Я налил. Калдырь выпил. Без всякого удовольствия, как лекарство.
— Однажды я понял, что не смогу выйти на смену. Дело к ночи, а я пьян настолько, что охрана не пустит меня в цех. Спьяну мне показалась хорошей идея выпить кофе. Взбодриться и прийти в себя. Я вломился в кафе через заднюю дверь, но оно уже было закрыто и хозяйка, ругаясь, выставила меня обратно на улицу. Я побрёл, будучи в полном отчаянии — не из-за того, что меня уволят, чёрт бы с ним, а из-за того, во что я превратился из-за собственной слабости. И вот чудо, я увидел, что бар открыт! Горит свет, играет музыка, сидят люди…
— Этот бар?
— Да, этот самый. Только бармен, конечно, был другой. Я хотел попросить у него кофе, но он, ничего не спрашивая, налил мне водки. Я машинально выпил, и, внезапно, почувствовал себя лучше. В расстроенных чувствах рассказал ему, в какую задницу встрял, каким говном стал, и как мне от всего этого хреново. Он налил мне ещё и сказал: «Всё яд, и всё лекарство». Я трезвел с каждой рюмкой. Так и досидел до закрытия, когда бармен попросил меня отвести домой мужа хозяйки кафе. Я отвёл, сдал на руки тело, вышел, пошёл на работу — совершенно трезвым. На следующий день проснулся пьяным, побрёл к бару спросить, как так вышло, но бар снова был закрыт. И больше не открывался, пока не приехал ты. С тех пор у меня, как ты выразился, «уникальный метаболизм», но к самогонщикам я ни ногой. Вот такая история, Роберт. Теперь ты можешь посмеяться и сказать, что я сошёл с ума, пропил мозги и прочее, что говорят обычно в таких случаях.

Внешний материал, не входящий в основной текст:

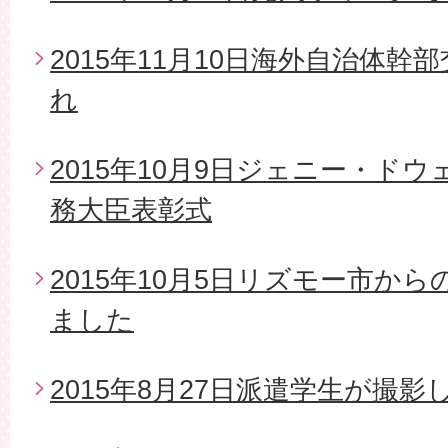
2015年11月10日海外自治体
れ
2015年10月9日ジェニー・ド
務大臣表彰式
2015年10月5日リズモー市か
ました
2015年8月27日派遣学生が撮影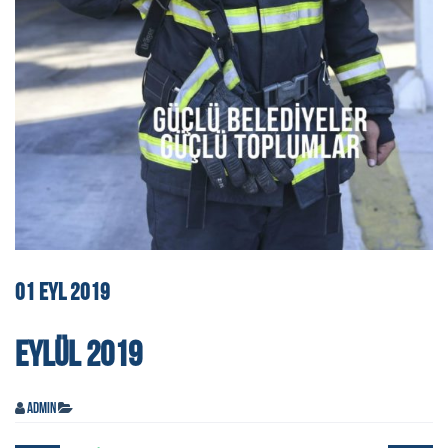
01
EYL
2019
EYLÜL 2019
admin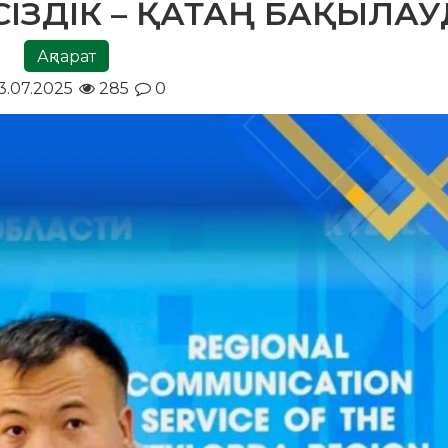
ПСІЗДІК – ҚАТАҢ БАҚЫЛА
Ақпарат
3.07.2025
285
0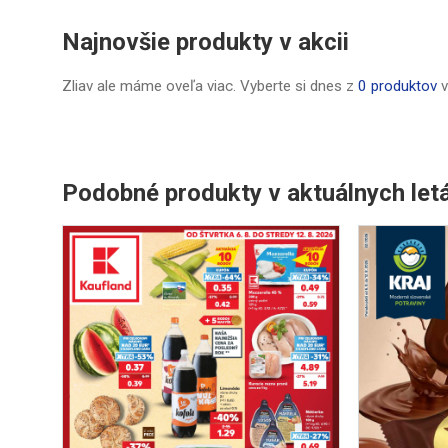
Najnovšie produkty v akcii
Zliav ale máme oveľa viac. Vyberte si dnes z
0 produktov
v
Podobné produkty v aktuálnych let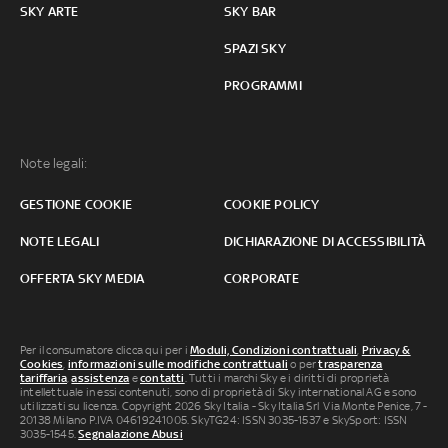
SKY ARTE
SKY BAR
SPAZI SKY
PROGRAMMI
Note legali:
GESTIONE COOKIE
COOKIE POLICY
NOTE LEGALI
DICHIARAZIONE DI ACCESSIBILITÀ
OFFERTA SKY MEDIA
CORPORATE
Per il consumatore clicca qui per i
Moduli, Condizioni contrattuali
,
Privacy &
Cookies
,
informazioni sulle modifiche contrattuali
o per
trasparenza
tariffaria
,
assistenza
e
contatti
. Tutti i marchi Sky e i diritti di proprietà
intellettuale in essi contenuti, sono di proprietà di Sky international AG e sono
utilizzati su licenza. Copyright 2026 Sky Italia - Sky Italia Srl Via Monte Penice, 7 -
20138 Milano P.IVA 04619241005. SkyTG24: ISSN 3035-1537 e SkySport: ISSN
3035-1545.
Segnalazione Abusi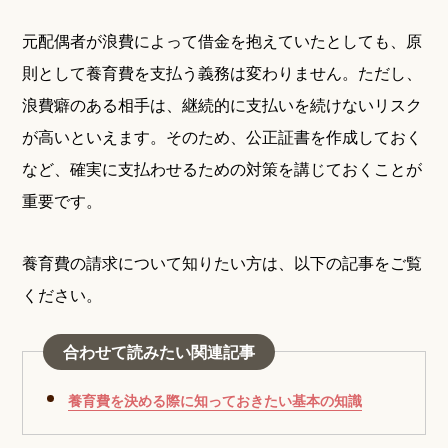
元配偶者が浪費によって借金を抱えていたとしても、原
則として養育費を支払う義務は変わりません。ただし、
浪費癖のある相手は、継続的に支払いを続けないリスク
が高いといえます。そのため、公正証書を作成しておく
など、確実に支払わせるための対策を講じておくことが
重要です。
養育費の請求について知りたい方は、以下の記事をご覧
ください。
合わせて読みたい関連記事
養育費を決める際に知っておきたい基本の知識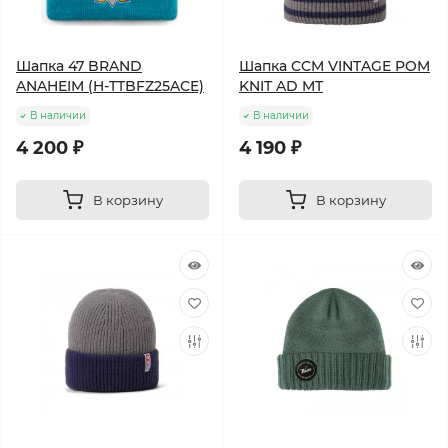
Шапка 47 BRAND
Шапка CCM VINTAGE POM
ANAHEIM (H-TTBFZ25ACE)
KNIT AD MT
В наличии
В наличии
4 200 ₽
4 190 ₽
В корзину
В корзину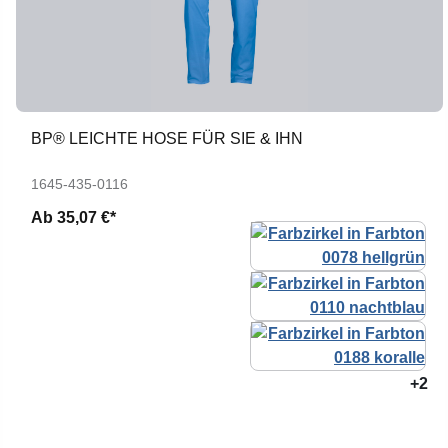
BP® LEICHTE HOSE FÜR SIE & IHN
1645-435-0116
Ab
35,07 €*
+2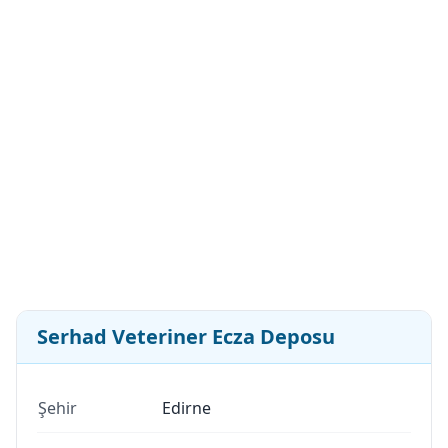
Serhad Veteriner Ecza Deposu
Şehir
Edirne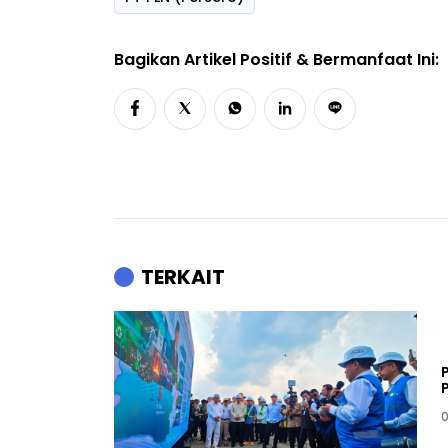
Bagikan Artikel Positif & Bermanfaat Ini:
TERKAIT
0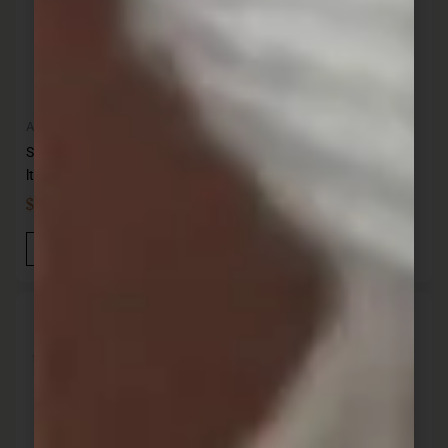
Almacenaje
Almacenaje
Sistema escurre lechuga 3.5
lt.
Sistema Micro oats to go
$
703,00
$
344,00
IVA INC
IVA INC
Añadir Al Carrito
Añadir Al Carrito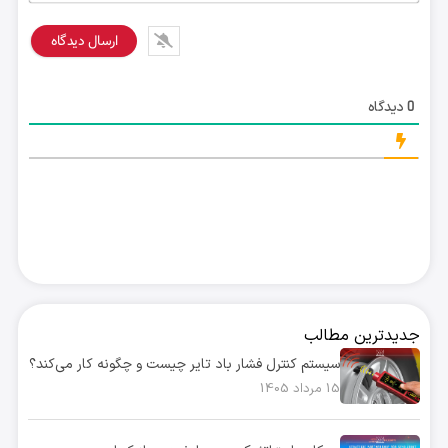
دیدگاه
0
جدیدترین مطالب
سیستم کنترل فشار باد تایر چیست و چگونه کار می‌کند؟
15 مرداد 1405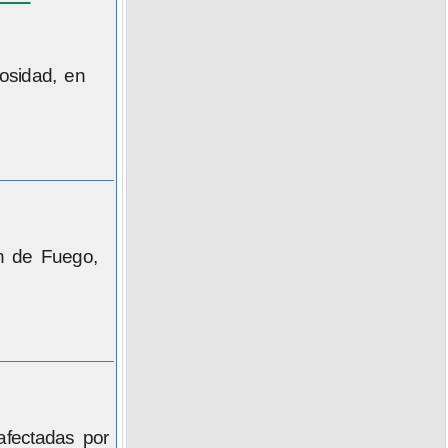
osidad, en
án de Fuego,
afectadas por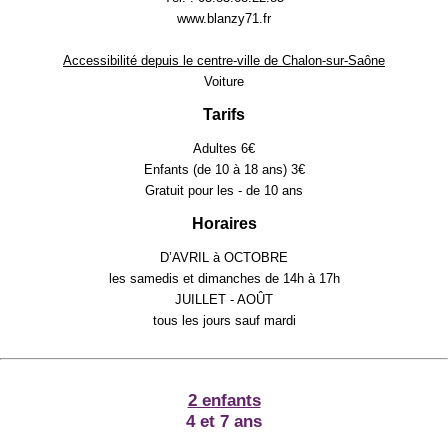
www.blanzy71.fr
Accessibilité depuis le centre-ville de Chalon-sur-Saône
Voiture
Tarifs
Adultes 6€
Enfants (de 10 à 18 ans) 3€
Gratuit pour les - de 10 ans
Horaires
D’AVRIL à OCTOBRE
les samedis et dimanches de 14h à 17h
JUILLET - AOÛT
tous les jours sauf mardi
2 enfants
4 et 7 ans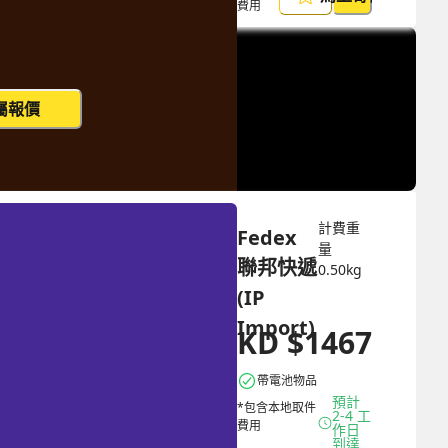
費用
屬報價
計費重
Fedex 
量
聯邦快遞 
0.50
kg
(IP 
Import)
HKD
$
1467
HKD
$
3814
帶電池物品
預計 
*包含本地取件
2-4 工
費用
作日
到達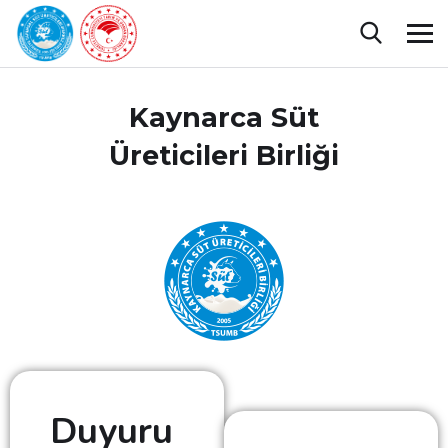
Kaynarca Süt
Üreticileri Birliği
Duyuru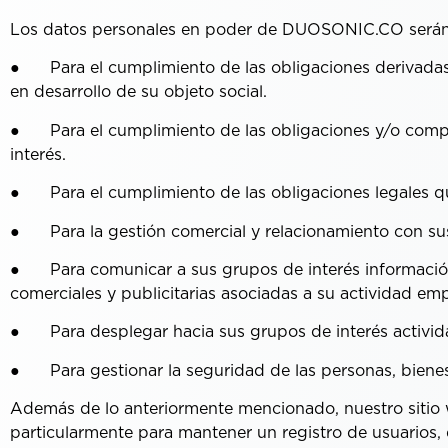
Los datos personales en poder de DUOSONIC.CO serán tr
● Para el cumplimiento de las obligaciones derivadas
en desarrollo de su objeto social.
● Para el cumplimiento de las obligaciones y/o compro
interés.
● Para el cumplimiento de las obligaciones legales qu
● Para la gestión comercial y relacionamiento con sus
● Para comunicar a sus grupos de interés información s
comerciales y publicitarias asociadas a su actividad e
● Para desplegar hacia sus grupos de interés activida
● Para gestionar la seguridad de las personas, bienes 
Además de lo anteriormente mencionado, nuestro sitio w
particularmente para mantener un registro de usuarios,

— Бывает, — сказал я просто.
— Может быть, тот бар, в котором ты, якобы, выпивал в день приезда, был тот же самый! Загадочный пропадающий бар! Это как в старых сказках, где в городе загадочная лавочка, зайдя в которую можно купить что-то очень волшебное, но когда приходишь туда на следующий день, то её уже нет… Слышал такие истории?
— Слышал, — кивнул я. — В детстве я мечтал такую найти. Но, повзрослев, понял, что ни одна из тех историй не закончилась хорошо. Товары из таких лавочек не идут людям впрок.
— Значит, сейчас ты бы в её дверь не вошёл?
— Нет, — ответил я кратко.
— Почему?
— В такую дверь можно войти только раз. Ещё рюмку, на посошок? А то пора закрываться.
— Нет, я уже достаточно трезв. Пойду. Спасибо, ты даже не представляешь, как я тебе благодарен.
— Полночь, — сердитым вороном каркнула Швабра. — Мой рабочий день кончился. Убери это, чтобы я могла протереть стол.
Она показала на спящего мужа Мадам Пирожок. Заебисьман уже ушёл, и мы остались втроём.
— Пошли, — я бесцеремонно вздёрнул себе на плечо тело. — Пора. Жена ждёт.
— Закрой потом бар, — сказал я Швабре.
— Ну да, а то же никогда не закрываю! Вот каждый раз надо сказать, да? Я что, тупая, по-твоему?
Швабра есть Швабра.
***
— Возвращаю вашего супруга, — сказал я, передавая тело с рук на руки.
— Ой, спасибо, Роберт, что бы я без вас делала! — поблагодарила Мадам Пирожок. — Выпейте коктейль, перекусите пирогом, я вам оставила в витрине. Сейчас сгружу его в кровать и приду.
Я успел слопать свой кусок и почти допил стакан молочного с клубникой, когда она вернулась. В домашнем халате, шлёпанцах, с распущенными волосами и без косметики женщина выглядит заметно старше. Сколько ей? Явно за пятьдесят.
— Давайте ваши заказы, — она погрузилась в бумаги, отмечая что-то в пухлой засаленной тетрадке.
— Можно не вполне деликатный вопрос? — спросил я.
— Задавайте, Роберт, — она подняла голову от записей и посмотрела на меня поверх очков. Усталое лицо, тени под глазами, мимические морщинки, седина в корнях волос.
— Ваш муж… Наверняка с этим можно что-то сделать.
— Да, это тяжёлая ноша, вы правы. Но, поверьте, не самое плохое, что случается с людьми. Утром он проснётся и примется за работу. У нас мотель, кафе, склад. Работы много. Да, я теряю его каждый вечер, но, поверьте, альтернатива хуже. Видите ли, вам кажется, что его болезнь — алкоголь, но это не так. Алкоголь — его лекарство. Вредное, как химиотерапия от рака. Но выбора у нас нет.
— Простите, я не знал.
— Конечно, не знали, — она улыбнулась своей доброй улыбкой, и мне подумалось, что в молодости Мадам Пирожок была, наверное, очень мила. — Откуда бы вам.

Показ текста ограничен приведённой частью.